What are the main sources of inspiration for the values you have? “I think the two things that have influenced my values the most are my parents and Boy Scouts.
“My parents formed what I consider my morals. Being church-going and moral people in general, I picked up a lot of that from them.
“And there is a little bit of difference in viewpoints between my mom and dad sometimes because my father’s Lutheran and my mom is Catholic. There are not all that many differences, but there are some. Some of those have served to strengthen my opinions about certain things.
“Boy Scouts, particularly because I knew so many people and most of us went to grade school together, I was constantly surrounded by people who had similar viewpoints. I went all the way up to an Eagle Scout.”
What are your future plans? “I honestly haven’t thought a whole lot about that. My parents went to college, so I’ll definitely go to college somehow.

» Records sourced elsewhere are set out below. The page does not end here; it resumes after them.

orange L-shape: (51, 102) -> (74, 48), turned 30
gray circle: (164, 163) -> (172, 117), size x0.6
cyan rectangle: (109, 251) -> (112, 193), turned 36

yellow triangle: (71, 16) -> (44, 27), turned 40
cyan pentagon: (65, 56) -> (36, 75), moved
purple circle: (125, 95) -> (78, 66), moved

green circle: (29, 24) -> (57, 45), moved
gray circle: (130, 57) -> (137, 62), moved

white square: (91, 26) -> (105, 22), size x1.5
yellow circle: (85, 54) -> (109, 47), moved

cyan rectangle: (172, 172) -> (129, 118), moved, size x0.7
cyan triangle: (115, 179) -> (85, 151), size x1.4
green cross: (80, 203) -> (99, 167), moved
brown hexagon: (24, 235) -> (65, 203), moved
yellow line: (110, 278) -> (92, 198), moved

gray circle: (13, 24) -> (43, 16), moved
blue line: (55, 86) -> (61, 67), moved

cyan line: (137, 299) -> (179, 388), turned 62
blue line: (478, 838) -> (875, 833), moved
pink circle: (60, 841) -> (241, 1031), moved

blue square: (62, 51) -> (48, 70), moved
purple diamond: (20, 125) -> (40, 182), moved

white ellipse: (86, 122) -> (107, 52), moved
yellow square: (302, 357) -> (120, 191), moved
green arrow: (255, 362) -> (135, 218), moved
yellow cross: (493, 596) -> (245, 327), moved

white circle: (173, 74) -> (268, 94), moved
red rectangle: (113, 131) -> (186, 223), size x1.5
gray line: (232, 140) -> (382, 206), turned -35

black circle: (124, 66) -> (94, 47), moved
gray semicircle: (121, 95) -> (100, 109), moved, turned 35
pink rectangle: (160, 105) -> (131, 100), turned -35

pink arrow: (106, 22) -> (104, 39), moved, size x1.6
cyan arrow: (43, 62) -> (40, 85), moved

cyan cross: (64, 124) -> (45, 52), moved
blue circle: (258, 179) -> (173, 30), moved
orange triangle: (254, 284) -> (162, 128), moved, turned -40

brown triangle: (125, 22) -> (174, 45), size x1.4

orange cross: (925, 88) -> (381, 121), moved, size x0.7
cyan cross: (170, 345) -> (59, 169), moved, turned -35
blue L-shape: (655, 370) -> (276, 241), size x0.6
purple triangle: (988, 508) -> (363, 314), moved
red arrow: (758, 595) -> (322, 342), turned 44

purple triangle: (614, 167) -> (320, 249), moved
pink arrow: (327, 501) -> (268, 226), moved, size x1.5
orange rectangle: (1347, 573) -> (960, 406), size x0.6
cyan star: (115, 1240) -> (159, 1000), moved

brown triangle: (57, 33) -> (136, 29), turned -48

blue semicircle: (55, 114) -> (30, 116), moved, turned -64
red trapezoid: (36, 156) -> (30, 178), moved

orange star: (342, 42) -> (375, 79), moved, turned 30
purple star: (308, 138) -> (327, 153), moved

“I thought a little about the military. A lot of people told me I should think about the priesthood. So, I have a couple things to think about.”
You used the word nerd to describe yourself once. What’s the difference between a nerd and a geek? “I’ve always thought that geek implies a person who is more mathematical and (into) gadgets. I guess (they’re) technically oriented, in general, whereas a nerd is more of an academic person — someone who reads a lot and has good powers of analysis.
“One of my friends who goes to Munster (High School) is very mathematical. He does things like Pascal’s Triangle and that kind of thing in his free time. So, I’d consider him more of a geek; whereas, I’d consider myself more of a nerd because I read a lot and have sort of a general knowledge of a lot of general things.”
When Noll teacher Marisa Renwald nominated you, she said you have a specific interest in Victorian-era literature. Talk about that. “I do enjoy that time period a lot. I got into it probably in eighth-grade. I read ‘Dracula’ and ‘Frankenstein’ and ‘Dr. Jekyll and Mr. Hyde.’
“Recently... I read ‘Picture of Dorian Gray’ by Oscar Wilde. I read some of his plays, and one of them was called ‘An Ideal Husband.’
“My sister jokes that I am the only person in the world who can laugh at Victorian literature; the authors were brilliant ... in the word play and things like that . … I also like fiction, mostly fantasy. ‘Percy Jackson’ is ... very well-written and funny.”